The sequence {S_n} defined by \(S_{n+1}=\sqrt{7+S_n}, \ S_1 = \sqrt{7}\) converges to
1. Positive root of x² - x - 7 = 0
2. Negative root of x² - x - 7 = 0
3. Positive root of x² + x - 7 = 0
4. Negative root of x² + x - 7 = 0

Answer 1

Correct Answer - Option 1 : Positive root of x² - x - 7 = 0

Given:

\({S_{n + 1}} = \sqrt {7 + {S_n}}\) 

\({S_1} = \sqrt 7 \) 

Analysis:

\({S_2} = \sqrt {7 + \sqrt 7 }\) 

\({S_3} = \sqrt {7 + \sqrt {7 + \sqrt 7 } }\) 

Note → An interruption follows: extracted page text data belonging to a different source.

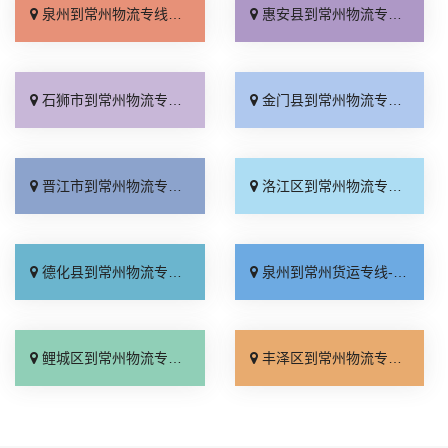
泉州到常州物流专线_准时准点「收费介绍」
惠安县到常州物流专线_整车配货「天天发车」
石狮市到常州物流专线_多久时间「送货到门」
金门县到常州物流专线_合同承运「需要几天」
晋江市到常州物流专线_合理收费「运费多少」
洛江区到常州物流专线_直发全境「门到门接送」
德化县到常州物流专线_多久能到「合理收费」
泉州到常州货运专线-泉州到常州物流公司_全境派送「合理收费」
鲤城区到常州物流专线_全境配送「诚信经营」
丰泽区到常州物流专线_全程定位「专线直达」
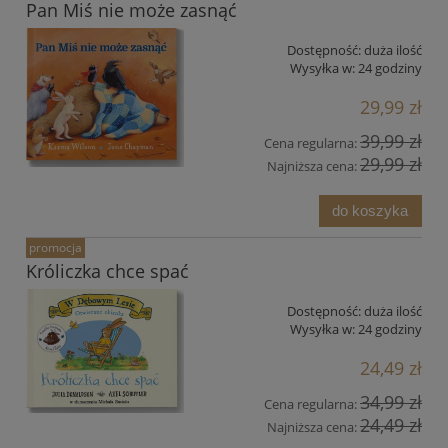
Pan Miś nie może zasnąć
Dostępność:
duża ilość
Wysyłka w:
24 godziny
29,99 zł
39,99 zł
Cena regularna:
29,99 zł
Najniższa cena:
do koszyka
promocja
Króliczka chce spać
Dostępność:
duża ilość
Wysyłka w:
24 godziny
24,49 zł
34,99 zł
Cena regularna:
24,49 zł
Najniższa cena:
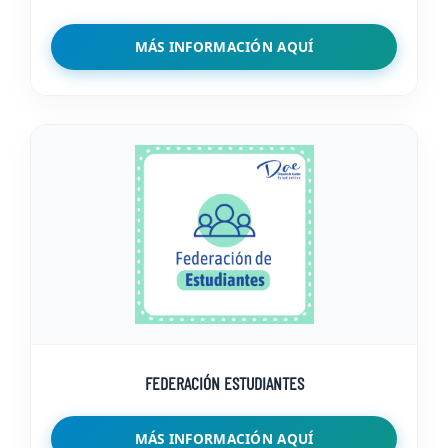
MÁS INFORMACIÓN AQUÍ
FEDERACIÓN ESTUDIANTES
MÁS INFORMACIÓN AQUÍ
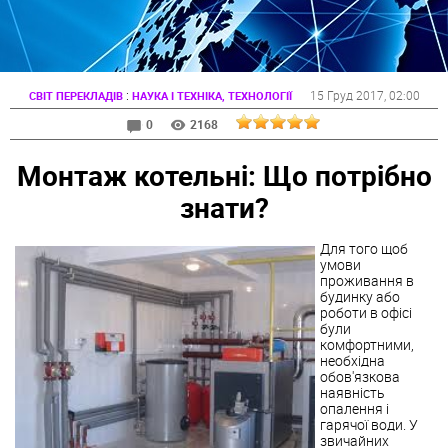
:
15 Груд 2017
, 02:00
СВІТ ПЕРЕКЛАДІВ
НАУКА І ТЕХНІКА, ТЕХНОЛОГІЇ
0
2168
Монтаж котельні: Що потрібно
знати?
Для того щоб
умови
проживання в
будинку або
роботи в офісі
були
комфортними,
необхідна
обов'язкова
наявність
опалення і
гарячої води. У
звичайних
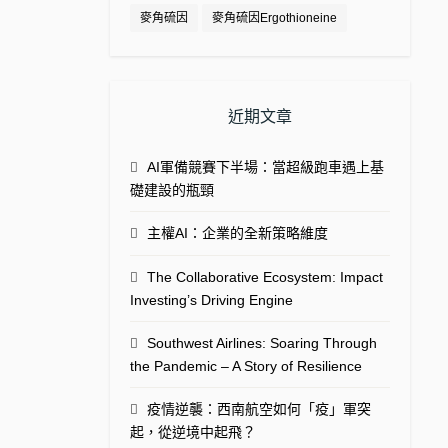
麥角硫因
麥角硫因Ergothioneine
近期文章
AI軍備競賽下半場：當超級跑車遇上基
礎建設的瓶頸
主權AI：企業的全新策略維度
The Collaborative Ecosystem: Impact
Investing’s Driving Engine
Southwest Airlines: Soaring Through
the Pandemic – A Story of Resilience
疫情逆襲：西南航空如何「疫」軍突
起，從逆境中起飛？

\(\mathop {\lim }\limits_{n \to \infty } {S_{n + 1}} = \sqrt {7 + \sqrt {7 + \sqrt {7 + \ldots } } }\)       ---(1)

Let \(\sqrt {7 + \sqrt {7 + \sqrt {7 + \ldots } } } = x\) 

∴ \(x = \sqrt {7 + x} \)

x² = 7 + x

x² – x – 7 = 0

\(x = \frac{{1 \pm \sqrt {1 + 28} }}{2}\) 

As the series converges to a positive number

∴ Positive roots of x² – x – 7 is the solution.